• [WORK TO BE COMPLETED]: Please reproduce the data exactly and omit the pictures.

[Saved data entries]

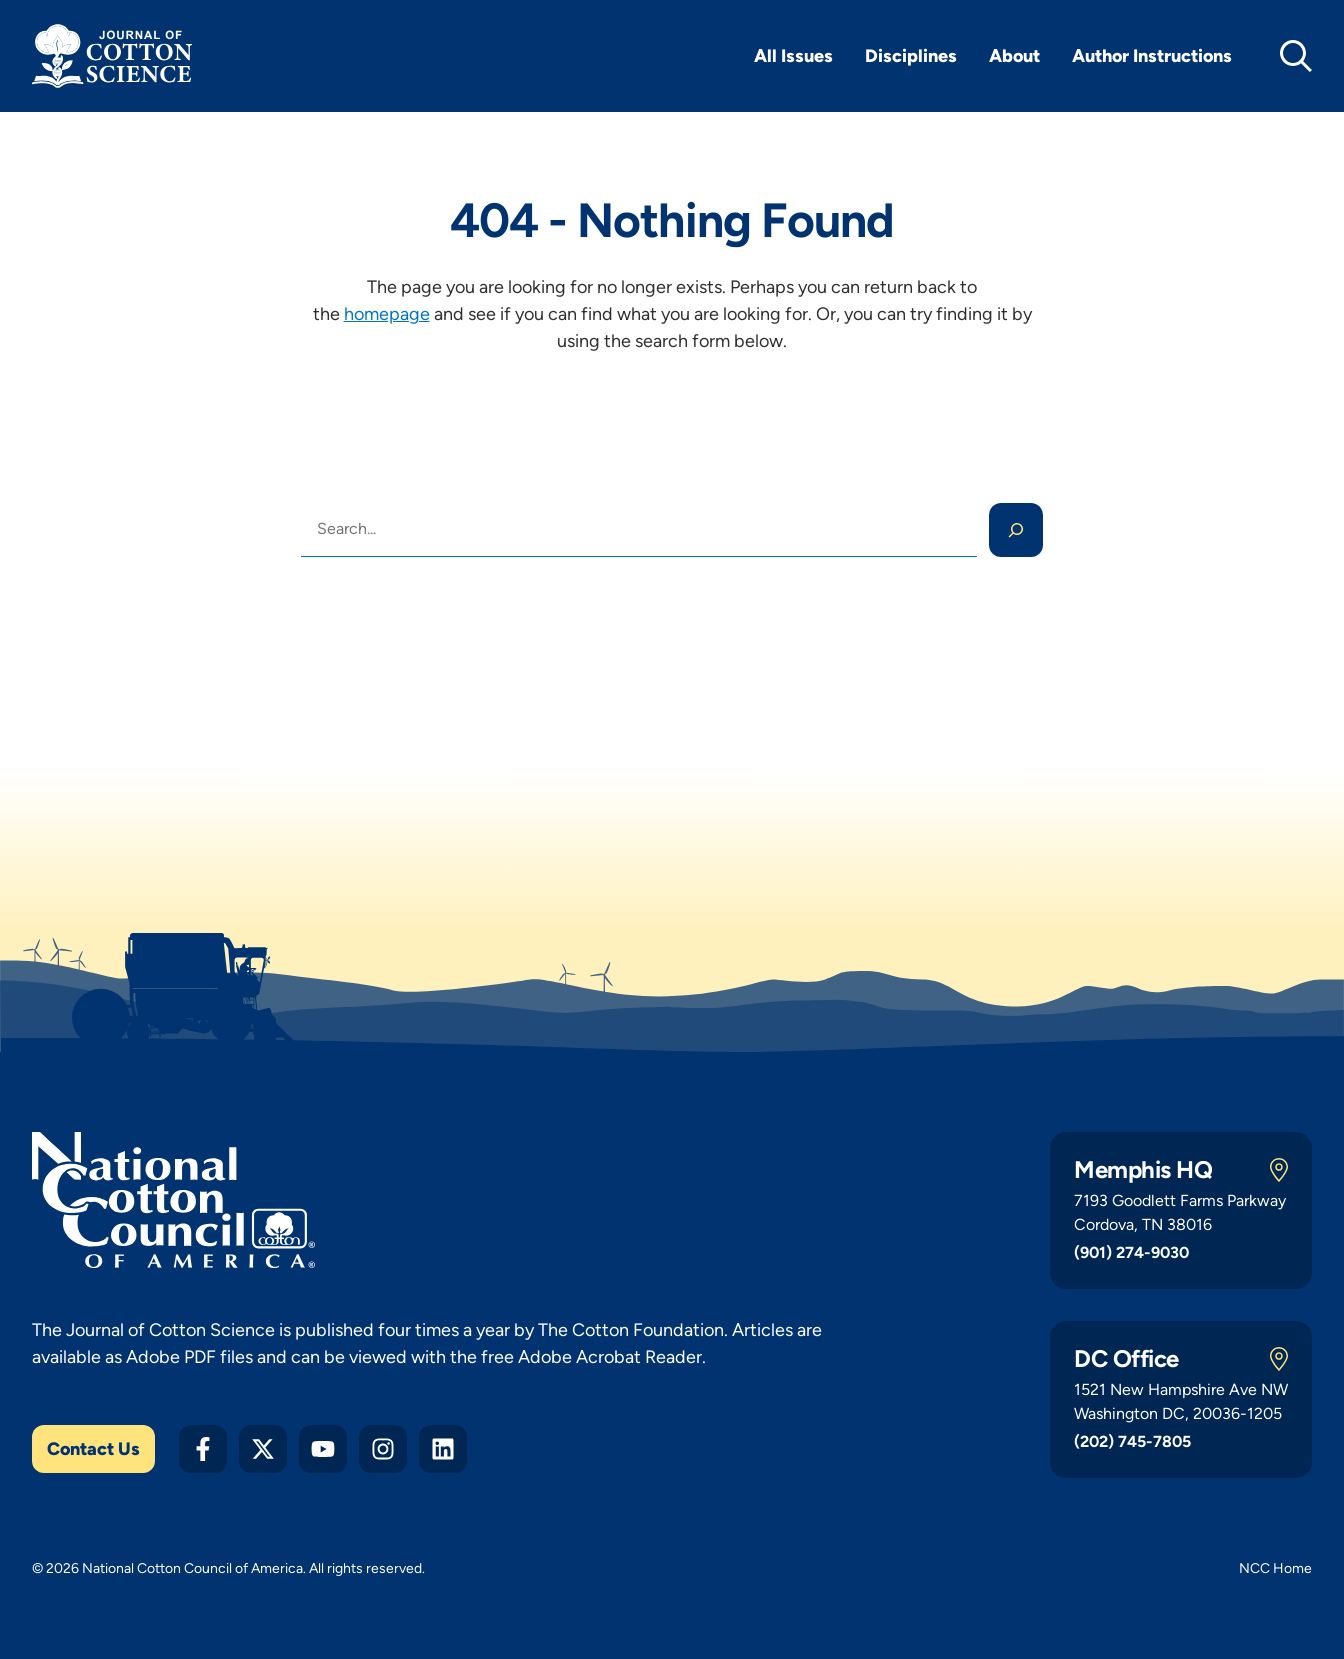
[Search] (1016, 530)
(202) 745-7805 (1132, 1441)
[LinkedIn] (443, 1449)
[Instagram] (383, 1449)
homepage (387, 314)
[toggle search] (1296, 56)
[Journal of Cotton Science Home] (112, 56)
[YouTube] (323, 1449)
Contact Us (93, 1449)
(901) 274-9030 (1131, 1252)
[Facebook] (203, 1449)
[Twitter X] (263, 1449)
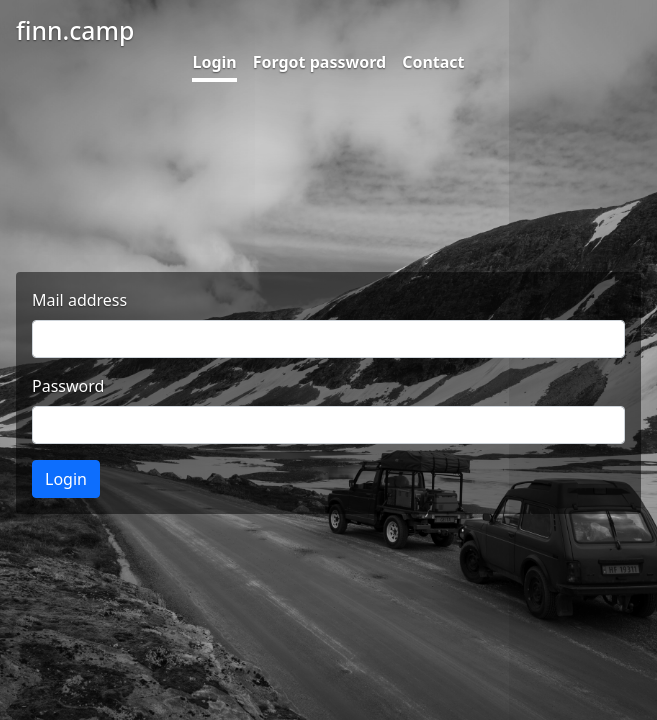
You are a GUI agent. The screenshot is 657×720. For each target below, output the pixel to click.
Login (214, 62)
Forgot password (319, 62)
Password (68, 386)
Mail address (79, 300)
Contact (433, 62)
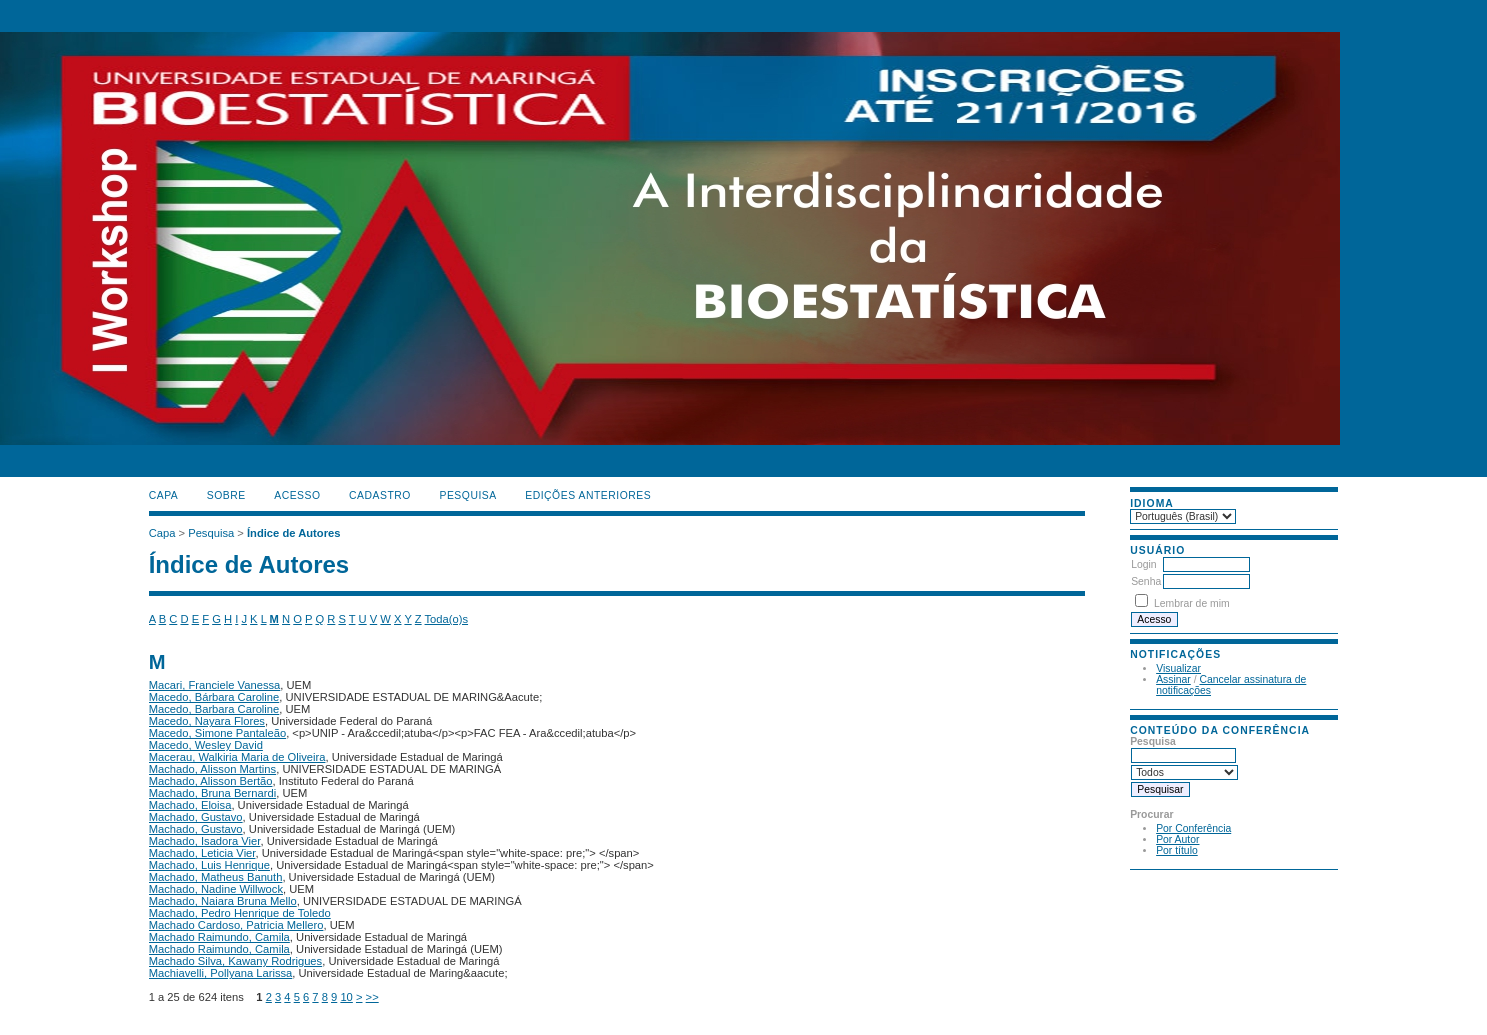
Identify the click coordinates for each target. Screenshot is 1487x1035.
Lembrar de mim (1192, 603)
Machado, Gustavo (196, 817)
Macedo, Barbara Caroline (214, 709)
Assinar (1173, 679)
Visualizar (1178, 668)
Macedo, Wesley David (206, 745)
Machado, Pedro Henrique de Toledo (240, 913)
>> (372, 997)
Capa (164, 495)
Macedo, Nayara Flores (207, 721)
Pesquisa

• [WORKED SOLUTION]:
[Search] (1016, 530)
(202) 745-7805 (1132, 1441)
[LinkedIn] (443, 1449)
[Instagram] (383, 1449)
homepage (387, 314)
[toggle search] (1296, 56)
[Journal of Cotton Science Home] (112, 56)
[YouTube] (323, 1449)
Contact Us (93, 1449)
(901) 274-9030 (1131, 1252)
[Facebook] (203, 1449)
[Twitter X] (263, 1449)
You are a GUI agent. The screenshot is 657×720. For each target below, output the pixel to click.
Login (214, 62)
Forgot password (319, 62)
Password (68, 386)
Mail address (79, 300)
Contact (433, 62)
Identify the click coordinates for each target. Screenshot is 1487x1035.
Lembrar de mim (1192, 603)
Machado, Gustavo (196, 817)
Macedo, Barbara Caroline (214, 709)
Assinar (1173, 679)
Visualizar (1178, 668)
Macedo, Wesley David (206, 745)
Machado, Pedro Henrique de Toledo (240, 913)
>> (372, 997)
Capa (164, 495)
Macedo, Nayara Flores (207, 721)
Pesquisa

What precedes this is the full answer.